··· Material for the task

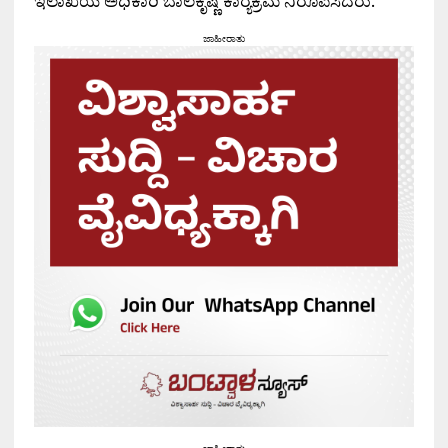
ಇಲಾಖೆಯ ಅಧಿಕಾರಿ ಬಾಲಕೃಷ್ಣ ಕಾರ್‍ಯಕ್ರಮ ನಿರೂಪಿಸಿದರು.
ಜಾಹೀರಾತು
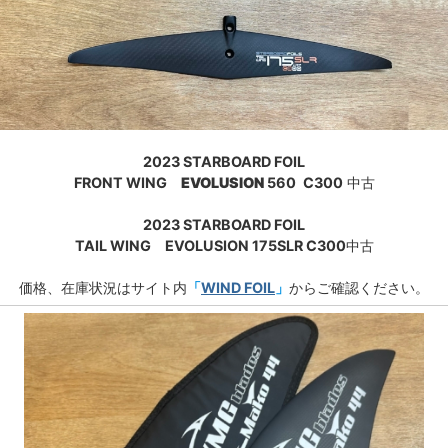
2023 STARBOARD FOIL
FRONT WING
EVOLUSION
560
C300
中古
2023 STARBOARD FOIL
TAIL WING
EVOLUSION 175SLR C300
中古
価格、在庫状況はサイト内
「
WIND FOIL
」
からご確認ください。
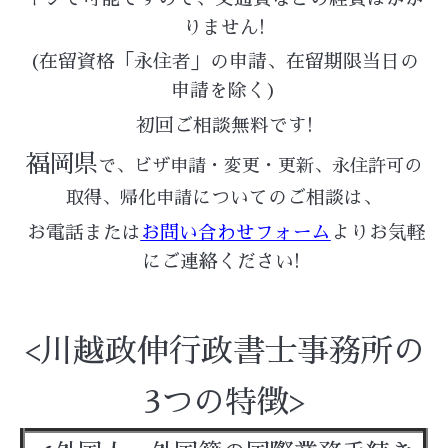
りません!
(在留資格「永住者」の申請、在留期限当日の
申請を除く)
初回ご相談無料です!
福岡県
で、ビザ申請・変更・更新、永住許可の
についてのご相談は、
取得、帰化申請
お電話または
お問い合わせフォーム
よりお気軽
にご連絡ください!
<川越政伸行政書士事務所の
3つの特徴>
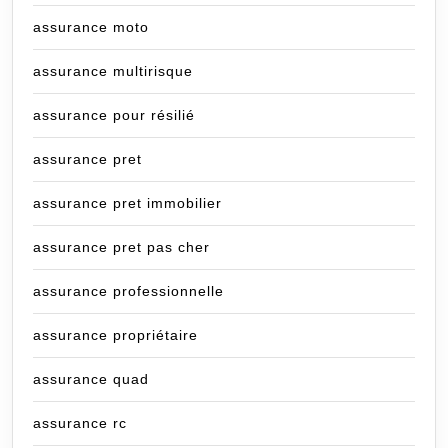
assurance moto
assurance multirisque
assurance pour résilié
assurance pret
assurance pret immobilier
assurance pret pas cher
assurance professionnelle
assurance propriétaire
assurance quad
assurance rc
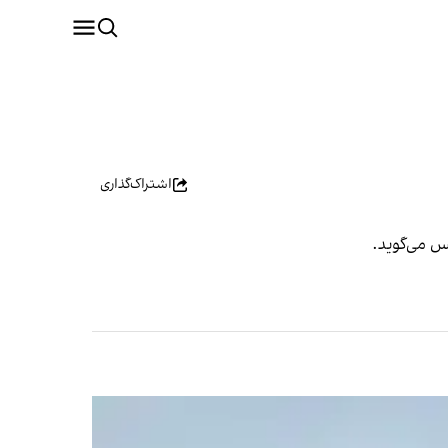
اشتراک‌گذاری
س می‌گوید.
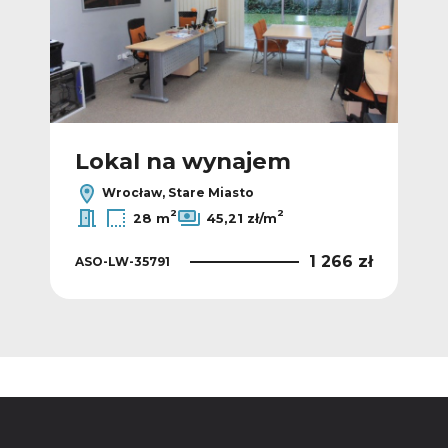
Lokal na wynajem
L
Wrocław, Stare Miasto
2
2
28 m
45,21 zł/m
 zł
1 266 zł
ASO-LW-35791
ASO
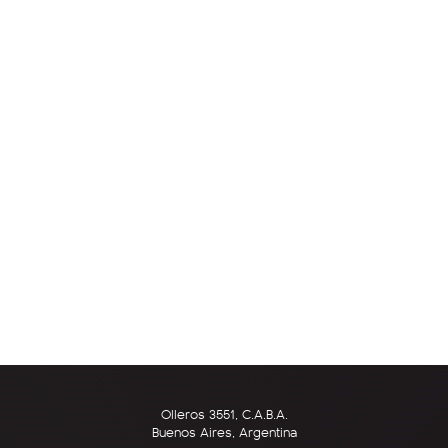
Olleros 3551, C.A.B.A.
Buenos Aires, Argentina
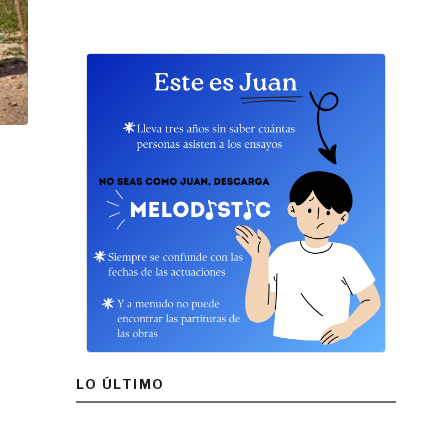
LO ÚLTIMO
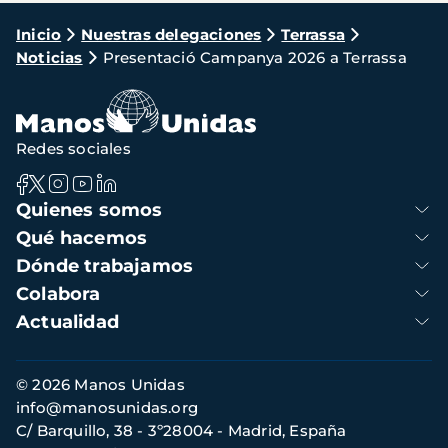
Ruta
Inicio
Nuestras delegaciones
Terrassa
Noticias
Presentació Campanya 2026 a Terrassa
de
navegación
Redes sociales
Navegación
Quienes somos
principal
Qué hacemos
Dónde trabajamos
Colabora
Actualidad
Información
© 2026 Manos Unidas
de
info@manosunidas.org
contacto
C/ Barquillo, 38 - 3º28004 - Madrid, España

······

| Your task |
Everything in the entries above should be transcribed exactly, apart from the pictures.

| Exercise response |
ಇಲಾಖೆಯ ಅಧಿಕಾರಿ ಬಾಲಕೃಷ್ಣ ಕಾರ್‍ಯಕ್ರಮ ನಿರೂಪಿಸಿದರು.
ಜಾಹೀರಾತು
2023 STARBOARD FOIL
FRONT WING
EVOLUSION
560
C300
中古
2023 STARBOARD FOIL
TAIL WING
EVOLUSION 175SLR C300
中古
価格、在庫状況はサイト内
「
WIND FOIL
」
からご確認ください。
りません!
(在留資格「永住者」の申請、在留期限当日の
申請を除く)
初回ご相談無料です!
福岡県
で、ビザ申請・変更・更新、永住許可の
についてのご相談は、
取得、帰化申請
お電話または
お問い合わせフォーム
よりお気軽
にご連絡ください!
<川越政伸行政書士事務所の
3つの特徴>
assurance moto
assurance multirisque
assurance pour résilié
assurance pret
assurance pret immobilier
assurance pret pas cher
assurance professionnelle
assurance propriétaire
assurance quad
assurance rc
اشتراک‌گذاری
س می‌گوید.
Lokal na wynajem
L
Wrocław, Stare Miasto
2
2
28 m
45,21 zł/m
 zł
1 266 zł
ASO-LW-35791
ASO
Olleros 3551, C.A.B.A.
Buenos Aires, Argentina
LO ÚLTIMO
Ruta
Inicio
Nuestras delegaciones
Terrassa
Noticias
Presentació Campanya 2026 a Terrassa
de
navegación
Redes sociales
Navegación
Quienes somos
principal
Qué hacemos
Dónde trabajamos
Colabora
Actualidad
Información
© 2026 Manos Unidas
de
info@manosunidas.org
contacto
C/ Barquillo, 38 - 3º28004 - Madrid, España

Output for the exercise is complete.